2.1. The Oversight Board Will Manage the Project.

2.2. The Project Will Be Free Software.

6. Representation of the Project in Conservancy: The Representative will have the authority to instruct Conservancy on the Project’s behalf on all matters.

The terms contemplate that the Oversight Board elects a single individual to communicate with Conservancy (the “Representative”) and shall notify Conservancy promptly following the election of a new Representative.

By publishing your candidacy below, you imply that in case you are elected a Sugar Labs Oversight board member you will honor the agreement terms.


Devin Ulibarri

Devin Ulibarri is a musician and an educator who became interested in free/libre software in 2014 during research for the Center for Music-in-Education (Boston). Devin pursued research into the implications for "software libre in education" which led him to believe that free/libre software is best for teaching and learning. He was soon introduced to SugarLabs, which both empowers teachers/learners with software freedom as well as offers tools to exercise those freedoms in a community setting.

Since his introduction to the SugarLabs community, Devin has participated heavily in the development of Music Blocks, a programming language for music. Within the SugarLabs community, Devin offers conceptual recommendations, design ideas, mockups, testing, minor patches, and community involvement on GitHub and Sugar's IRC. In his local community, Devin has represented Music Blocks software as a workshop lecturer (Constructionism Conference in Thailand, Canopy of Somerville) as well as a class instructor (YMCA Malden).

As an oversight board member, Devin would bring his insight as an experienced classroom teacher, an artist, and a free/libre software advocate. Devin has been described as "a very patient person", which he hopes would be a contribution to the oversight board if elected.


Walter Bender

After a decade of working on Sugar, I am reflecting on how we engage learners. We provide programming environments (e.g., Turtle and Music Blocks) and mechanism for debugging, collaboration, expression, and reflection. Our adherence to the principles of Free/Libre Software provides scaffolding for personal expression through programming and for surfacing personal responsibility, a sense of community, and unbounded expectations of Sugar users turned Sugar developers.
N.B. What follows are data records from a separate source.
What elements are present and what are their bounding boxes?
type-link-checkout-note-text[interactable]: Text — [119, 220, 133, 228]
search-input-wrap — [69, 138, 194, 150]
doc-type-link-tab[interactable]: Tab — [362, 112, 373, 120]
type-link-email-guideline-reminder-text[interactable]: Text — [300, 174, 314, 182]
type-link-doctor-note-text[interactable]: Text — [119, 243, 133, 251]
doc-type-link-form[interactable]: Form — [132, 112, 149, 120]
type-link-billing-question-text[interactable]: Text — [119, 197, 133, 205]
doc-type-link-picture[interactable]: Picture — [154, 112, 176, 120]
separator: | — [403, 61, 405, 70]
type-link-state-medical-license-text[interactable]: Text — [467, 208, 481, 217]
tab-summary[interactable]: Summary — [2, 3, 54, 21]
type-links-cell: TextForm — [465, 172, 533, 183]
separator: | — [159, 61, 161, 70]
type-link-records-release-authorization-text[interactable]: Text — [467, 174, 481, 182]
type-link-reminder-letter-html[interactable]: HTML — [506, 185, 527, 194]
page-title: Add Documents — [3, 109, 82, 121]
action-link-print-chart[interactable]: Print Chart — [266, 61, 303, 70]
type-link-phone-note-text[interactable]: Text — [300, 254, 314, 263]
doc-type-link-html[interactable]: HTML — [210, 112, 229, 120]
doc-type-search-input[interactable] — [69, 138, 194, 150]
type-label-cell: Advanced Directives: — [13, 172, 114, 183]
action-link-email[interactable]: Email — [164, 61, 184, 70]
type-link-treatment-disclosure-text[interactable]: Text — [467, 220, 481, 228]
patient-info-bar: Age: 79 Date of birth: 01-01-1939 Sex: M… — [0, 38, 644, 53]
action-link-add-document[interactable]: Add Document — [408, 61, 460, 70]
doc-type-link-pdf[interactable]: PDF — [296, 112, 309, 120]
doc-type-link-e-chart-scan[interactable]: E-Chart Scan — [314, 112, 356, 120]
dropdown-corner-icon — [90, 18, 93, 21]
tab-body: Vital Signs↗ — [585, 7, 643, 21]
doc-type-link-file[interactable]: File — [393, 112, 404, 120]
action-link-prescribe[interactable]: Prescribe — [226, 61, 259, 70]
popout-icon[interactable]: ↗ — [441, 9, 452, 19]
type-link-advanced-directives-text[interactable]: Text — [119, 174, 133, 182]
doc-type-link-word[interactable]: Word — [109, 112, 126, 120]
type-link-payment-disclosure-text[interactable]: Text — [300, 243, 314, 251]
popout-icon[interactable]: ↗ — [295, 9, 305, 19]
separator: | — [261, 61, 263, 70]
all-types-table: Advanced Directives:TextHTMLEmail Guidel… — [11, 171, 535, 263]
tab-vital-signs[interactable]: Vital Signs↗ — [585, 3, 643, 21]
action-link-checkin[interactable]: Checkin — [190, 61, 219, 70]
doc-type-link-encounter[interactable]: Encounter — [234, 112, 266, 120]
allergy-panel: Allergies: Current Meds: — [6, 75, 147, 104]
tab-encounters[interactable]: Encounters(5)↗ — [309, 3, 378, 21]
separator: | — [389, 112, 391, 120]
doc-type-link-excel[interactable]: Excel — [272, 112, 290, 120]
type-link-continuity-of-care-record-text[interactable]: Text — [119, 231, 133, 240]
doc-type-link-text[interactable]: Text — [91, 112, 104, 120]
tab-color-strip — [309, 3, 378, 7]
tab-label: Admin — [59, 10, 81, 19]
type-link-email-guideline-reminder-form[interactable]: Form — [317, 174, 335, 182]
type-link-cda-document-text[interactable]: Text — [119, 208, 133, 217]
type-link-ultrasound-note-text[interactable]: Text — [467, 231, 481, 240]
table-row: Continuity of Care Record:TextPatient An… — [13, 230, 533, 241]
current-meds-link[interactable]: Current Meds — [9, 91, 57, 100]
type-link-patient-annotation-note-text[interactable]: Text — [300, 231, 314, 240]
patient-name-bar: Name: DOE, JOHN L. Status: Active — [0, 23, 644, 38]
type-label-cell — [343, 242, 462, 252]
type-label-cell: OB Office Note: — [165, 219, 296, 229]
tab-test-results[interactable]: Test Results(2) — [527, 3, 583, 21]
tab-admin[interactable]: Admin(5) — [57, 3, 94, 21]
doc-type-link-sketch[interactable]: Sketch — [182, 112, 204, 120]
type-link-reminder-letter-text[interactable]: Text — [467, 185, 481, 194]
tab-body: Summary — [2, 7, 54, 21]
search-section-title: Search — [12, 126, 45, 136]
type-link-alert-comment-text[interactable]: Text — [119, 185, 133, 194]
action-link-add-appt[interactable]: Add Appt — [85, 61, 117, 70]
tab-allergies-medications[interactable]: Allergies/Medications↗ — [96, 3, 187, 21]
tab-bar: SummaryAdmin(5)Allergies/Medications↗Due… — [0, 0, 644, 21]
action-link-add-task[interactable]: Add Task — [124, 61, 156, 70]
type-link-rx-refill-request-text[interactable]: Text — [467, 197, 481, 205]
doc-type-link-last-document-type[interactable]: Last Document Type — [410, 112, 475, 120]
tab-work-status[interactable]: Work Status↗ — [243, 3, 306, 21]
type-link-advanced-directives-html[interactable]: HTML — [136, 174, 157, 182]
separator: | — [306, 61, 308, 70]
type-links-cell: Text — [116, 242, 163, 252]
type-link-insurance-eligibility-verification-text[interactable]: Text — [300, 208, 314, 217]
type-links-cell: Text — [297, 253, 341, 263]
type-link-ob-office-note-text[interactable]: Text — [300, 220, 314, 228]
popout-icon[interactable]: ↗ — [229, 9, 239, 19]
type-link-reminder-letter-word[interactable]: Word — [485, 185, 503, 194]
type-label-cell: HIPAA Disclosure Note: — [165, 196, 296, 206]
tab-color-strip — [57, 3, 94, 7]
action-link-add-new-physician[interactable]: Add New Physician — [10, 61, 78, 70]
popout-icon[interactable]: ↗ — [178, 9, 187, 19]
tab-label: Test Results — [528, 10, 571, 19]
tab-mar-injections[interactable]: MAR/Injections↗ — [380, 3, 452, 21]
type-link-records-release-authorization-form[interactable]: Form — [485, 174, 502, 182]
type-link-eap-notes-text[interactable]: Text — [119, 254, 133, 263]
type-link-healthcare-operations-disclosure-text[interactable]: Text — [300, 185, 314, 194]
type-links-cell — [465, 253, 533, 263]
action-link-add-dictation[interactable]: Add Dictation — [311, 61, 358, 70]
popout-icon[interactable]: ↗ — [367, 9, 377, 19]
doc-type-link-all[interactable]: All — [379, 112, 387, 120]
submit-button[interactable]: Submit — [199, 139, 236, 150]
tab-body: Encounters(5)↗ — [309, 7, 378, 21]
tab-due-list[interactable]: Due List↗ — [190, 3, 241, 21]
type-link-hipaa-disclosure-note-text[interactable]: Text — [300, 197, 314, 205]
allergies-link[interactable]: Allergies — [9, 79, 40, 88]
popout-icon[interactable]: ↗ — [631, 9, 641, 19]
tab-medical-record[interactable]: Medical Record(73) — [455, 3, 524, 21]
Where have we fallen short? Edtech is become big business: selling Apps and content is more lucrative and facile than the hard work of engaging teacher and learners in authentic problem-solving. There is a strong temptation to make things as simple as possible so as to reach the broadest possible audience. But some things are inherently complex. Apps might be fun, but the hard part of “hard fun” is in reaching towards complexity.

We are going where the learners are: Sugar as a Web app, on Android, or on iOS, (Sugarizer) and, tracking the growth of the Maker Movement, we now support Sugar on Raspbian. “It is said that the best way to learn something is to teach it—and perhaps writing a teaching program is better still in its insistence on forcing one to consider all possible misunderstandings and mistakes.” — Seymour Papert

I have made mistakes, but as part of a learning community we will do better.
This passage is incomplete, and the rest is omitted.